Durante los cuatro años de Gobierno Uribe no sólo no ha mejorado la situación de los colombianos sino que ha empeorado a partir de la aplicación de su “seguridad democrática” sustentada en la convicción de que todos los ciudadanos son combatientes y, por tanto, deben colaborar activamente con las autoridades o arriesgarse a ser perseguidos como sospechosos de terrorismo: la puesta en práctica de la doctrina Bush sobre seguridad. La opción por la guerra ha propiciado la ejecución de graves violaciones a los derechos humanos, la restricción de los derechos y libertades fundamentales que, al menos sobre el papel, se reconocían a los colombianos y un deterioro alarmante en las condiciones de vida hasta el punto de que casi dos terceras partes de la población vive en la pobreza. Mientras tanto en los presupuestos generales del Estado colombiano para 2005 y 2006 se han destinado 20 billones de pesos (más de 6.000 millones de euros) a la guerra y 71 billones al pago de la deuda externa (más de 23.000 millones de euros); el Gobierno ha presentado un proyecto de presupuesto para 2007 que contempla 14 billones de pesos (más de 4.000 millones de euros) para seguridad y defensa.

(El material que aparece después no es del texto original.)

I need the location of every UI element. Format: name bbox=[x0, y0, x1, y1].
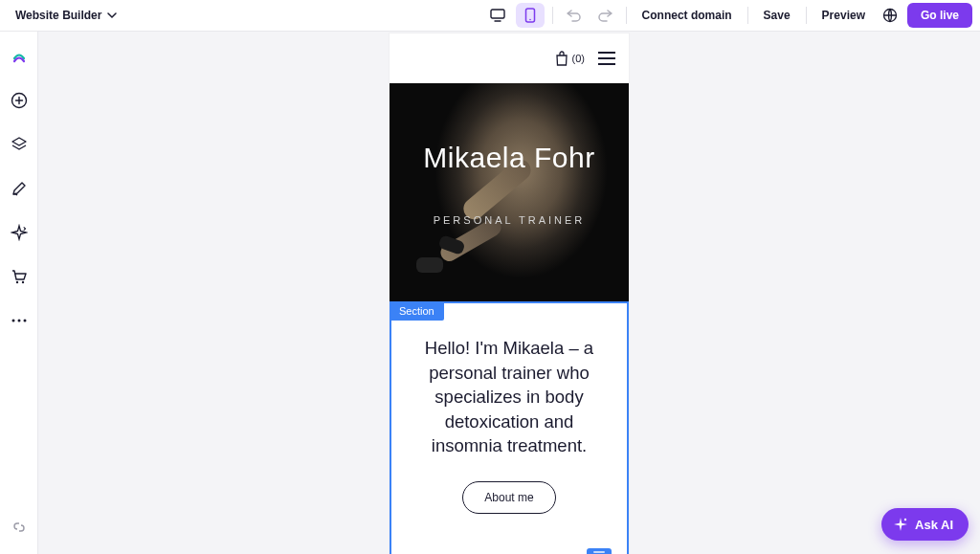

Al mismo tiempo, Uribe Vélez ha impulsado un “proceso de paz” con los grupos paramilitares que, según las organizaciones de defensa de los derechos humanos y Naciones Unidas, conduce a la impunidad de los crímenes de lesa humanidad de los que son responsables estos escuadrones de la muerte. No resulta extraño, si tenemos en cuenta que paramilitares y Fuerza Pública vienen actuando conjuntamente desde que el propio Estado colombiano creó estos grupos en la década de los sesenta como resultado de la doctrina de Seguridad Nacional exportada por Estados Unidos. Colombia, actualmente, es uno de los mejores ejemplos de lo que denunció el Presidente del Gobierno Español, José Luis Rodríguez Zapatero, ante la ONU: “El mayor riesgo de una victoria de los terroristas se produce cuando para luchar contra el terror la democracia traiciona su propia esencia, los estados limitan las libertades, cuestionan las garantías judiciales o realizan operaciones militares preventivas” .

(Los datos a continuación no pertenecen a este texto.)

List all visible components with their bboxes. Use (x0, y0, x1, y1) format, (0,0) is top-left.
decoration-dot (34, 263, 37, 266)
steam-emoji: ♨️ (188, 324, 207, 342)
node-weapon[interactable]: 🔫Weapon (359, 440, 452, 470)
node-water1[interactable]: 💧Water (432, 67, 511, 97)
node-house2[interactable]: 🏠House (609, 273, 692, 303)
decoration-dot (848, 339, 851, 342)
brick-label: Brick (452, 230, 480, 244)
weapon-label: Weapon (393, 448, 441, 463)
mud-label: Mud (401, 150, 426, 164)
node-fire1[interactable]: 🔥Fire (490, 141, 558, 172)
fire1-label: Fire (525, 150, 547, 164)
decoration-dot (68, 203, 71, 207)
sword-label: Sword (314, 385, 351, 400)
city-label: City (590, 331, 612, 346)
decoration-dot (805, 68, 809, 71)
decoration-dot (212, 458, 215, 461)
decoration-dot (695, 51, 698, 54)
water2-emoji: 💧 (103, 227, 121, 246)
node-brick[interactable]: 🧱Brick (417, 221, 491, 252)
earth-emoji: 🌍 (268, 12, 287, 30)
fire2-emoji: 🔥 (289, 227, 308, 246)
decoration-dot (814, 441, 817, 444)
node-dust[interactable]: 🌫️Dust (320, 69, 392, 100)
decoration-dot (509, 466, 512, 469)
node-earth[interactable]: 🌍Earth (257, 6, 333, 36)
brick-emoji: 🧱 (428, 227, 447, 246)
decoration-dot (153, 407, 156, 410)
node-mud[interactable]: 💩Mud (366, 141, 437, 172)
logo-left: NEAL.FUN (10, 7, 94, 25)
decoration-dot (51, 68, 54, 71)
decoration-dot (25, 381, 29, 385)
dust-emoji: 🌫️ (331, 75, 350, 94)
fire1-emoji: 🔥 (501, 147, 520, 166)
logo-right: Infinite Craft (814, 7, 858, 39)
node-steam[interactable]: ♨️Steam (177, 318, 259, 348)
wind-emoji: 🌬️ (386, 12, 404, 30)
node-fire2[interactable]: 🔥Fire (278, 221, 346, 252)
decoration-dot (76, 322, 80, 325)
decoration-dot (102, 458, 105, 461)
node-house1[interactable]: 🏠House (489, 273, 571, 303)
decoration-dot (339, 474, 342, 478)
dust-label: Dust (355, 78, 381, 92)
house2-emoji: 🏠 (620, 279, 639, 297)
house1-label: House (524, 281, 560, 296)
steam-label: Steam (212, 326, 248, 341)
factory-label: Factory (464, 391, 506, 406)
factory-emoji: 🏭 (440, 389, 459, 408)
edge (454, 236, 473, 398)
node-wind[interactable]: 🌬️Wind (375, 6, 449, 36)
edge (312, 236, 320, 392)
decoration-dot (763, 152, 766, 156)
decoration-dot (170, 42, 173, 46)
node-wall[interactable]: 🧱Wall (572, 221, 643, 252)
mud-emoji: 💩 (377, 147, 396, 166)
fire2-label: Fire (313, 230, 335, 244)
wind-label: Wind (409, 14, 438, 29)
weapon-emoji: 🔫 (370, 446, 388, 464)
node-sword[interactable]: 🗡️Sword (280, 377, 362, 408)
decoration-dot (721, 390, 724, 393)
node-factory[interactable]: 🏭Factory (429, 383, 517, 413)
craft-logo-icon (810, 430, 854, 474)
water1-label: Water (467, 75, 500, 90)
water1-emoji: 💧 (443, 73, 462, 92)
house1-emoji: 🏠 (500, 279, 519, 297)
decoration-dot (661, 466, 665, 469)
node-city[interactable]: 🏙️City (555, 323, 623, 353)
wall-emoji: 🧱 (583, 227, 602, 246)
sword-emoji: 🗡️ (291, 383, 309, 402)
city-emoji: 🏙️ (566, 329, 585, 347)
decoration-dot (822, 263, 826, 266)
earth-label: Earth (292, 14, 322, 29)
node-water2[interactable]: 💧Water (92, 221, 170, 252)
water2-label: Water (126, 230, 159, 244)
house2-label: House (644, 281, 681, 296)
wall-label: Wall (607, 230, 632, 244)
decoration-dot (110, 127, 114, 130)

La reelección, el pasado 28 de mayo, de Álvaro Uribe Vélez para dirigir el país durante cuatro años más va a suponer “la permanencia o profundización de la política de `seguridad democrática’, con lo que ella tiene de alejamiento de la solución política negociada al conflicto, de una lógica de guerra, de violaciones a los derechos humanos, de mantenimiento del modelo neoliberal, con aumento de la inequidad y la pobreza, y en general con la consolidación de un entorno autoritario y mesiánico propios del régimen actual. (...) Lógicamente se reforzará el apoyo del gobierno norteamericano al régimen, por su doble condición de aliado en las guerras santas del imperio; el `terrorismo’ y las `drogas’, por un lado, pero también por el creciente papel de punta de lanza o muro de contención frente a los nuevos gobiernos de América Latina.